**Supplied data:**

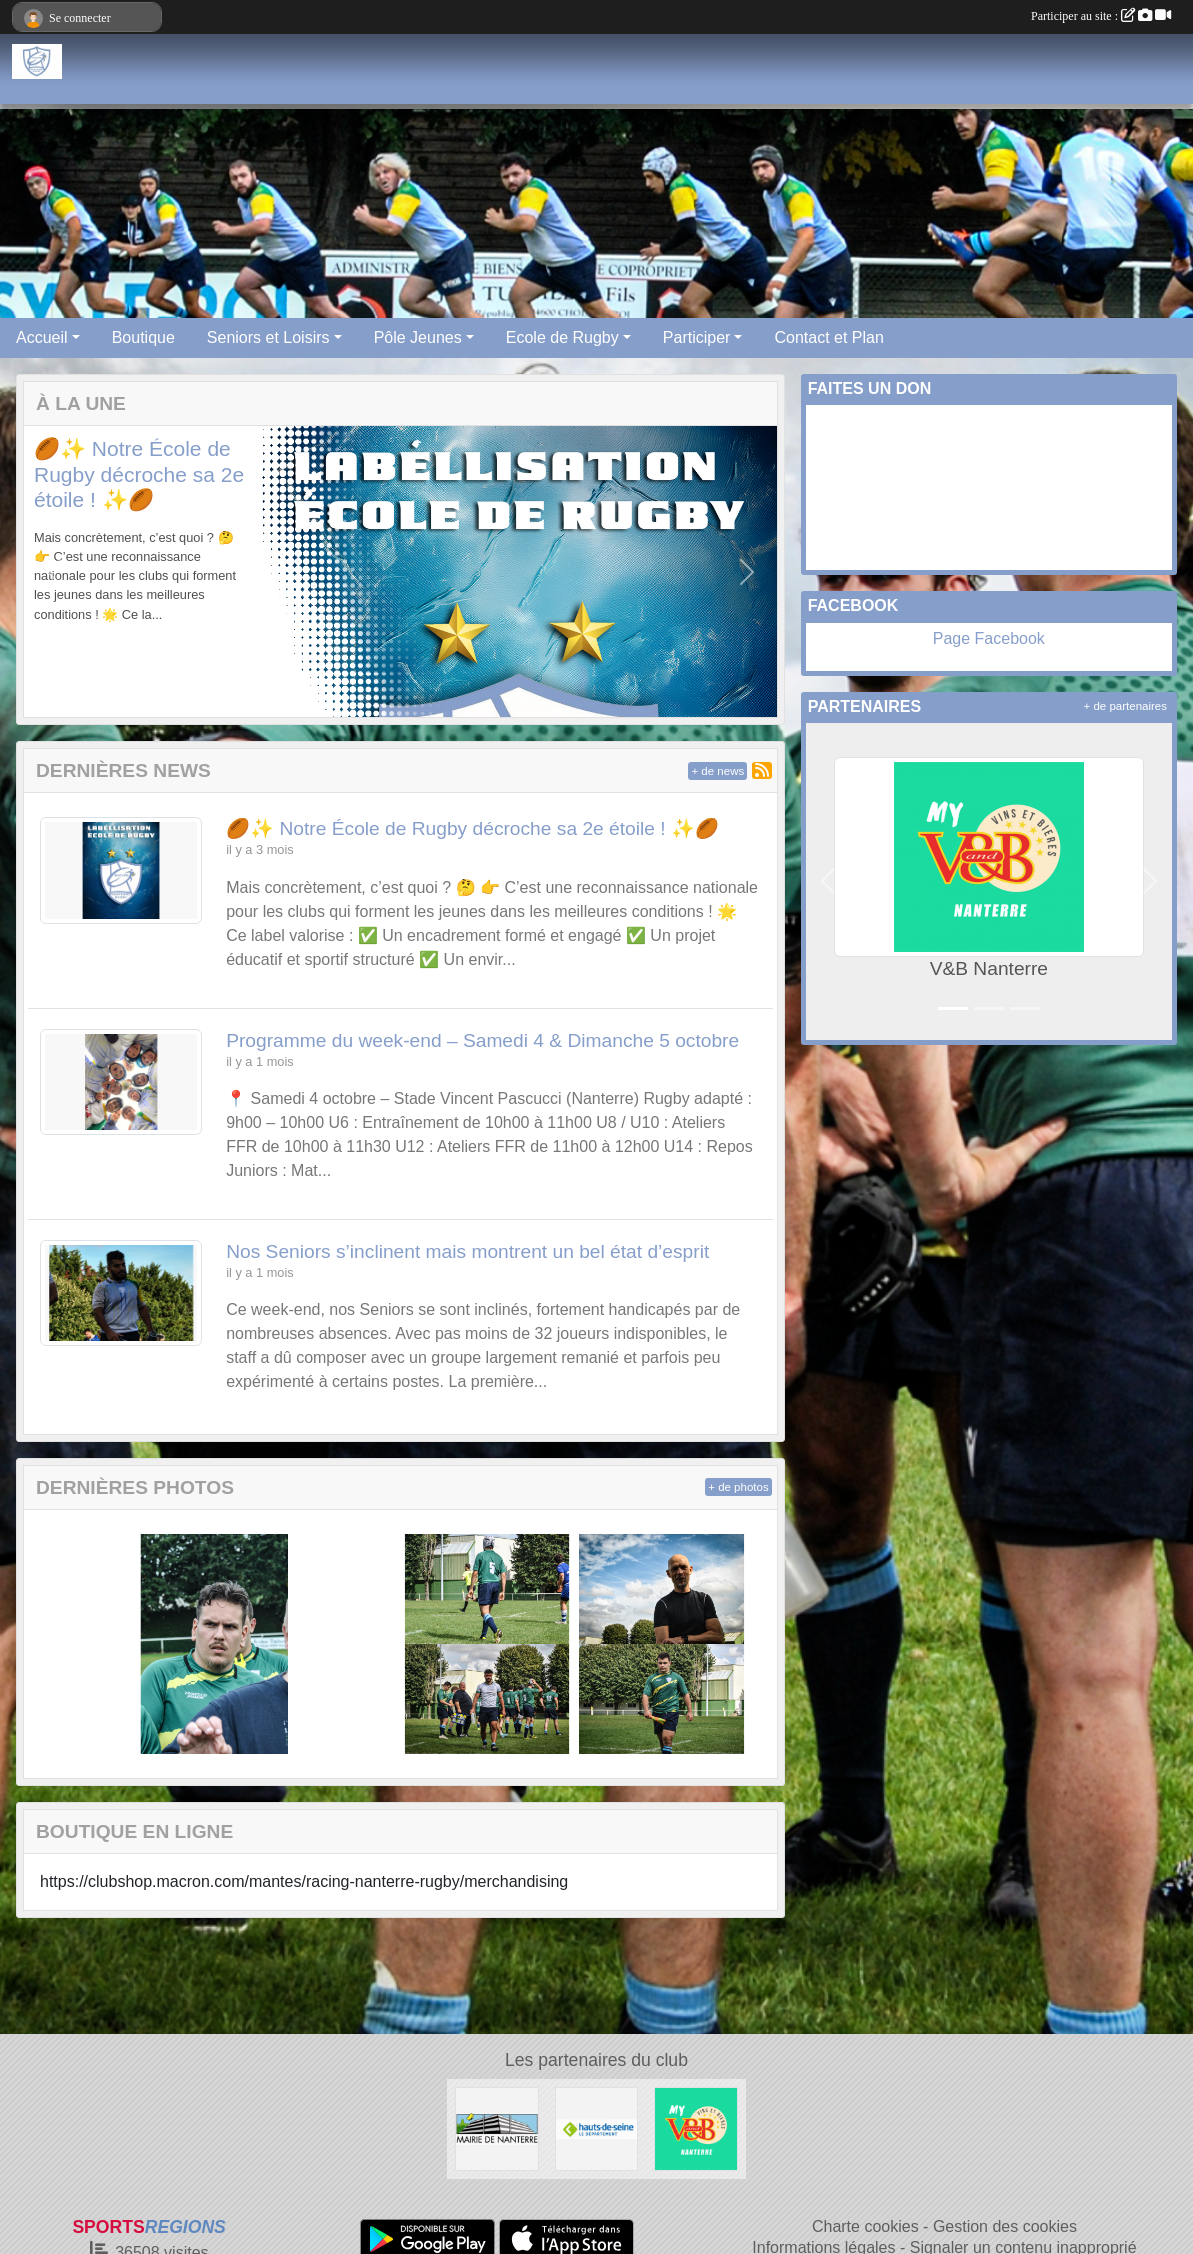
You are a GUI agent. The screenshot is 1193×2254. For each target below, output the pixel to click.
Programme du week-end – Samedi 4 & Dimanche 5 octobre (482, 1040)
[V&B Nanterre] (695, 2127)
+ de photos (738, 1487)
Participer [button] (697, 337)
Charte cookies (865, 2226)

**Activity:**
All of the material above should be output exactly, with the pictures left behind.

**Solution for this task:**
You are a GUI agent. The screenshot is 1193×2254. For each target below, output the pixel to click.
Programme du week-end – Samedi 4 & Dimanche 5 octobre (482, 1040)
[V&B Nanterre] (695, 2127)
+ de photos (738, 1487)
Participer [button] (697, 337)
Charte cookies (865, 2226)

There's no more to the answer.